[Start of Attachment]

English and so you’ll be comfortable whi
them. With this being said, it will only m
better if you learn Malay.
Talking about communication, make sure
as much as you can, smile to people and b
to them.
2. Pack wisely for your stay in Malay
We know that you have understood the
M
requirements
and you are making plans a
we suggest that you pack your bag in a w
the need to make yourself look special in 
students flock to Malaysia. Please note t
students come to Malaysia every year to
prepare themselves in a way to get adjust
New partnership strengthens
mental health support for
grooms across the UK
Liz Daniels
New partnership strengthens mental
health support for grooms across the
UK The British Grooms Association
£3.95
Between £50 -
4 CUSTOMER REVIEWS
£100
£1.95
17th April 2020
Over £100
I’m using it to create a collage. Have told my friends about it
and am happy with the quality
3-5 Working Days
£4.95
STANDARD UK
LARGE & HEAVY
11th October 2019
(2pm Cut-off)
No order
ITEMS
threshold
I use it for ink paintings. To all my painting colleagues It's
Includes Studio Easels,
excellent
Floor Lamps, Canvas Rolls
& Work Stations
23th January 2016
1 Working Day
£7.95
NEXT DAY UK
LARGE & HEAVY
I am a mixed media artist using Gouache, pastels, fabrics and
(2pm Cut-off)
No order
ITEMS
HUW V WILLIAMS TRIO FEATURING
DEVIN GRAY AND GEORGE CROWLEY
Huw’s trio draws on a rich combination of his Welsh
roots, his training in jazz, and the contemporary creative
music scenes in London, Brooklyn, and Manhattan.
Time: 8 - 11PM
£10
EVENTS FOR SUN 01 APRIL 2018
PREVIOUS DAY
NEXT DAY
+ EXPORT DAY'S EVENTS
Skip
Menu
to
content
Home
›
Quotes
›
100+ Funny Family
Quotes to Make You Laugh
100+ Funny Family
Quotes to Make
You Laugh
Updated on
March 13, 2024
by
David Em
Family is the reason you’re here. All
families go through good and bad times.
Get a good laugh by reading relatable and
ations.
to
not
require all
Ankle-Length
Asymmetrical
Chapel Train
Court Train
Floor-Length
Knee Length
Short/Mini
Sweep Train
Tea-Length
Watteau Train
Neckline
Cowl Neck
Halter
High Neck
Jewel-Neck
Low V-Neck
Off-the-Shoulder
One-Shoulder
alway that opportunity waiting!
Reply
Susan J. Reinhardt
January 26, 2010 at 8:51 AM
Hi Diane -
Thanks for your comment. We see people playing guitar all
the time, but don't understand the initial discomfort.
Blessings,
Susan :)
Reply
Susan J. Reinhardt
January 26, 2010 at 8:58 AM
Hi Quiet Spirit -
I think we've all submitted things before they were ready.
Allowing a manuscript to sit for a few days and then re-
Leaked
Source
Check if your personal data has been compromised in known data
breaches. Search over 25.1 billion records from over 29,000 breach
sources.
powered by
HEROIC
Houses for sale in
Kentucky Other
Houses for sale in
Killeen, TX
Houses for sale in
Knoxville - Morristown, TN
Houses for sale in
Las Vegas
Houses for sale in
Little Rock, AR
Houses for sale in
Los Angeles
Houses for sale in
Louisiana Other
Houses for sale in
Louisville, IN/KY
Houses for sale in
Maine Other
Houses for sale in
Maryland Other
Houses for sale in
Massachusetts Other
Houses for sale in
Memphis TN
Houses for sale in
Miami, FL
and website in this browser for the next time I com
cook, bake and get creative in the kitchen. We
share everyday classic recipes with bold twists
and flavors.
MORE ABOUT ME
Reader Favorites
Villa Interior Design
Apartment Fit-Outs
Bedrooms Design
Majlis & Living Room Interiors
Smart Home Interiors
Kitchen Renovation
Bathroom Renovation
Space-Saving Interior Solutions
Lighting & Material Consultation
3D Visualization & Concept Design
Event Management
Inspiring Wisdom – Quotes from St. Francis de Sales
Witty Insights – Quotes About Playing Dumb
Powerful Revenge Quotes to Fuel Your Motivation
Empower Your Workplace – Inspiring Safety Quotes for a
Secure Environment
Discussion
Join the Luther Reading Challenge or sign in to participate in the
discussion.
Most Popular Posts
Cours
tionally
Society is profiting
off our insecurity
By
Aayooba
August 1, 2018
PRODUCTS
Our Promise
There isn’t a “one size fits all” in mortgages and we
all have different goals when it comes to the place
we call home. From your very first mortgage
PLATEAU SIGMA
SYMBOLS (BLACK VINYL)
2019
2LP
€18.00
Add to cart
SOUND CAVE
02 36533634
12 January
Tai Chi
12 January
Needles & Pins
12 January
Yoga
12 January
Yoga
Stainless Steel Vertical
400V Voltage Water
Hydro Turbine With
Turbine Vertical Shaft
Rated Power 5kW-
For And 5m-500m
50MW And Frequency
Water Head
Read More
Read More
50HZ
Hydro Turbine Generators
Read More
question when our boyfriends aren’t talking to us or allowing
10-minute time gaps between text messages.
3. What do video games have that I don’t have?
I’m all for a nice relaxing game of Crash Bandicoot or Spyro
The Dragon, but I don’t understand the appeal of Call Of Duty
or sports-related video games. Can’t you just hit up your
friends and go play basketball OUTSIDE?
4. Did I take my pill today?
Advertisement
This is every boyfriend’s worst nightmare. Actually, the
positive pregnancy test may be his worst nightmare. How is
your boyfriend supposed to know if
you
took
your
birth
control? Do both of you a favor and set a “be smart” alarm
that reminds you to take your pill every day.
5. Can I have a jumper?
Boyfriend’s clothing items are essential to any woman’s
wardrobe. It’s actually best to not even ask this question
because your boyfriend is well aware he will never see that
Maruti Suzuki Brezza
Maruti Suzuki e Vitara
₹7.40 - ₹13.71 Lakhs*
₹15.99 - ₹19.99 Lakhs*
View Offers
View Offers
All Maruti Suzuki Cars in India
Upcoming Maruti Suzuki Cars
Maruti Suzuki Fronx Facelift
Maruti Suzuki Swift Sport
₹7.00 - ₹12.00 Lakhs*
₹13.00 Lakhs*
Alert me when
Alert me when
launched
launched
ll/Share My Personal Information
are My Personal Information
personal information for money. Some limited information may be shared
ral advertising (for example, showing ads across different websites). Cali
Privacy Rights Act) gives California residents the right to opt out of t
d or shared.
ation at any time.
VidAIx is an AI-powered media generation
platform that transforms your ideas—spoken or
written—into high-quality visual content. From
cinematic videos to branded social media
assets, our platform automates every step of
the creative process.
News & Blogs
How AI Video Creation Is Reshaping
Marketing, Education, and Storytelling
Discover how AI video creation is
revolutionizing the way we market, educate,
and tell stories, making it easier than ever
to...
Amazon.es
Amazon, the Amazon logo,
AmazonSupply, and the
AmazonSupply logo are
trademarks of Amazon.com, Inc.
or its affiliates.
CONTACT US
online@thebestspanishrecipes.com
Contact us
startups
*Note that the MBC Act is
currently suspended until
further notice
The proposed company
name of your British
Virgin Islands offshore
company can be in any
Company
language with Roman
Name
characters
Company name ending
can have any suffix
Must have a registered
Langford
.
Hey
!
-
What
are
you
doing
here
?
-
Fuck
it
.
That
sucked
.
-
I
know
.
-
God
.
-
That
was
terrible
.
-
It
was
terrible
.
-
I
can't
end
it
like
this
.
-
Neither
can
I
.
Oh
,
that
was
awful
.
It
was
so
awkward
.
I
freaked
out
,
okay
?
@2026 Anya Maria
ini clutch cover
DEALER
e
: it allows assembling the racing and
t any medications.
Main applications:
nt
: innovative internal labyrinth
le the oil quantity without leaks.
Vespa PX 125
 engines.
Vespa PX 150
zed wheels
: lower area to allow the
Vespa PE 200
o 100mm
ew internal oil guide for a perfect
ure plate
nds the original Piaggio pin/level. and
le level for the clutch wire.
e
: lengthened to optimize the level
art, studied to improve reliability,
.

[End of Attachment]

▸ **Prompt**
What you return must match the records above exactly, line for line.

▸ **Exercise result**
English and so you’ll be comfortable whi
them. With this being said, it will only m
better if you learn Malay.
Talking about communication, make sure
as much as you can, smile to people and b
to them.
2. Pack wisely for your stay in Malay
We know that you have understood the
M
requirements
and you are making plans a
we suggest that you pack your bag in a w
the need to make yourself look special in 
students flock to Malaysia. Please note t
students come to Malaysia every year to
prepare themselves in a way to get adjust
New partnership strengthens
mental health support for
grooms across the UK
Liz Daniels
New partnership strengthens mental
health support for grooms across the
UK The British Grooms Association
£3.95
Between £50 -
4 CUSTOMER REVIEWS
£100
£1.95
17th April 2020
Over £100
I’m using it to create a collage. Have told my friends about it
and am happy with the quality
3-5 Working Days
£4.95
STANDARD UK
LARGE & HEAVY
11th October 2019
(2pm Cut-off)
No order
ITEMS
threshold
I use it for ink paintings. To all my painting colleagues It's
Includes Studio Easels,
excellent
Floor Lamps, Canvas Rolls
& Work Stations
23th January 2016
1 Working Day
£7.95
NEXT DAY UK
LARGE & HEAVY
I am a mixed media artist using Gouache, pastels, fabrics and
(2pm Cut-off)
No order
ITEMS
HUW V WILLIAMS TRIO FEATURING
DEVIN GRAY AND GEORGE CROWLEY
Huw’s trio draws on a rich combination of his Welsh
roots, his training in jazz, and the contemporary creative
music scenes in London, Brooklyn, and Manhattan.
Time: 8 - 11PM
£10
EVENTS FOR SUN 01 APRIL 2018
PREVIOUS DAY
NEXT DAY
+ EXPORT DAY'S EVENTS
Skip
Menu
to
content
Home
›
Quotes
›
100+ Funny Family
Quotes to Make You Laugh
100+ Funny Family
Quotes to Make
You Laugh
Updated on
March 13, 2024
by
David Em
Family is the reason you’re here. All
families go through good and bad times.
Get a good laugh by reading relatable and
ations.
to
not
require all
Ankle-Length
Asymmetrical
Chapel Train
Court Train
Floor-Length
Knee Length
Short/Mini
Sweep Train
Tea-Length
Watteau Train
Neckline
Cowl Neck
Halter
High Neck
Jewel-Neck
Low V-Neck
Off-the-Shoulder
One-Shoulder
alway that opportunity waiting!
Reply
Susan J. Reinhardt
January 26, 2010 at 8:51 AM
Hi Diane -
Thanks for your comment. We see people playing guitar all
the time, but don't understand the initial discomfort.
Blessings,
Susan :)
Reply
Susan J. Reinhardt
January 26, 2010 at 8:58 AM
Hi Quiet Spirit -
I think we've all submitted things before they were ready.
Allowing a manuscript to sit for a few days and then re-
Leaked
Source
Check if your personal data has been compromised in known data
breaches. Search over 25.1 billion records from over 29,000 breach
sources.
powered by
HEROIC
Houses for sale in
Kentucky Other
Houses for sale in
Killeen, TX
Houses for sale in
Knoxville - Morristown, TN
Houses for sale in
Las Vegas
Houses for sale in
Little Rock, AR
Houses for sale in
Los Angeles
Houses for sale in
Louisiana Other
Houses for sale in
Louisville, IN/KY
Houses for sale in
Maine Other
Houses for sale in
Maryland Other
Houses for sale in
Massachusetts Other
Houses for sale in
Memphis TN
Houses for sale in
Miami, FL
and website in this browser for the next time I com
cook, bake and get creative in the kitchen. We
share everyday classic recipes with bold twists
and flavors.
MORE ABOUT ME
Reader Favorites
Villa Interior Design
Apartment Fit-Outs
Bedrooms Design
Majlis & Living Room Interiors
Smart Home Interiors
Kitchen Renovation
Bathroom Renovation
Space-Saving Interior Solutions
Lighting & Material Consultation
3D Visualization & Concept Design
Event Management
Inspiring Wisdom – Quotes from St. Francis de Sales
Witty Insights – Quotes About Playing Dumb
Powerful Revenge Quotes to Fuel Your Motivation
Empower Your Workplace – Inspiring Safety Quotes for a
Secure Environment
Discussion
Join the Luther Reading Challenge or sign in to participate in the
discussion.
Most Popular Posts
Cours
tionally
Society is profiting
off our insecurity
By
Aayooba
August 1, 2018
PRODUCTS
Our Promise
There isn’t a “one size fits all” in mortgages and we
all have different goals when it comes to the place
we call home. From your very first mortgage
PLATEAU SIGMA
SYMBOLS (BLACK VINYL)
2019
2LP
€18.00
Add to cart
SOUND CAVE
02 36533634
12 January
Tai Chi
12 January
Needles & Pins
12 January
Yoga
12 January
Yoga
Stainless Steel Vertical
400V Voltage Water
Hydro Turbine With
Turbine Vertical Shaft
Rated Power 5kW-
For And 5m-500m
50MW And Frequency
Water Head
Read More
Read More
50HZ
Hydro Turbine Generators
Read More
question when our boyfriends aren’t talking to us or allowing
10-minute time gaps between text messages.
3. What do video games have that I don’t have?
I’m all for a nice relaxing game of Crash Bandicoot or Spyro
The Dragon, but I don’t understand the appeal of Call Of Duty
or sports-related video games. Can’t you just hit up your
friends and go play basketball OUTSIDE?
4. Did I take my pill today?
Advertisement
This is every boyfriend’s worst nightmare. Actually, the
positive pregnancy test may be his worst nightmare. How is
your boyfriend supposed to know if
you
took
your
birth
control? Do both of you a favor and set a “be smart” alarm
that reminds you to take your pill every day.
5. Can I have a jumper?
Boyfriend’s clothing items are essential to any woman’s
wardrobe. It’s actually best to not even ask this question
because your boyfriend is well aware he will never see that
Maruti Suzuki Brezza
Maruti Suzuki e Vitara
₹7.40 - ₹13.71 Lakhs*
₹15.99 - ₹19.99 Lakhs*
View Offers
View Offers
All Maruti Suzuki Cars in India
Upcoming Maruti Suzuki Cars
Maruti Suzuki Fronx Facelift
Maruti Suzuki Swift Sport
₹7.00 - ₹12.00 Lakhs*
₹13.00 Lakhs*
Alert me when
Alert me when
launched
launched
ll/Share My Personal Information
are My Personal Information
personal information for money. Some limited information may be shared
ral advertising (for example, showing ads across different websites). Cali
Privacy Rights Act) gives California residents the right to opt out of t
d or shared.
ation at any time.
VidAIx is an AI-powered media generation
platform that transforms your ideas—spoken or
written—into high-quality visual content. From
cinematic videos to branded social media
assets, our platform automates every step of
the creative process.
News & Blogs
How AI Video Creation Is Reshaping
Marketing, Education, and Storytelling
Discover how AI video creation is
revolutionizing the way we market, educate,
and tell stories, making it easier than ever
to...
Amazon.es
Amazon, the Amazon logo,
AmazonSupply, and the
AmazonSupply logo are
trademarks of Amazon.com, Inc.
or its affiliates.
CONTACT US
online@thebestspanishrecipes.com
Contact us
startups
*Note that the MBC Act is
currently suspended until
further notice
The proposed company
name of your British
Virgin Islands offshore
company can be in any
Company
language with Roman
Name
characters
Company name ending
can have any suffix
Must have a registered
Langford
.
Hey
!
-
What
are
you
doing
here
?
-
Fuck
it
.
That
sucked
.
-
I
know
.
-
God
.
-
That
was
terrible
.
-
It
was
terrible
.
-
I
can't
end
it
like
this
.
-
Neither
can
I
.
Oh
,
that
was
awful
.
It
was
so
awkward
.
I
freaked
out
,
okay
?
@2026 Anya Maria
ini clutch cover
DEALER
e
: it allows assembling the racing and
t any medications.
Main applications:
nt
: innovative internal labyrinth
le the oil quantity without leaks.
Vespa PX 125
 engines.
Vespa PX 150
zed wheels
: lower area to allow the
Vespa PE 200
o 100mm
ew internal oil guide for a perfect
ure plate
nds the original Piaggio pin/level. and
le level for the clutch wire.
e
: lengthened to optimize the level
art, studied to improve reliability,
.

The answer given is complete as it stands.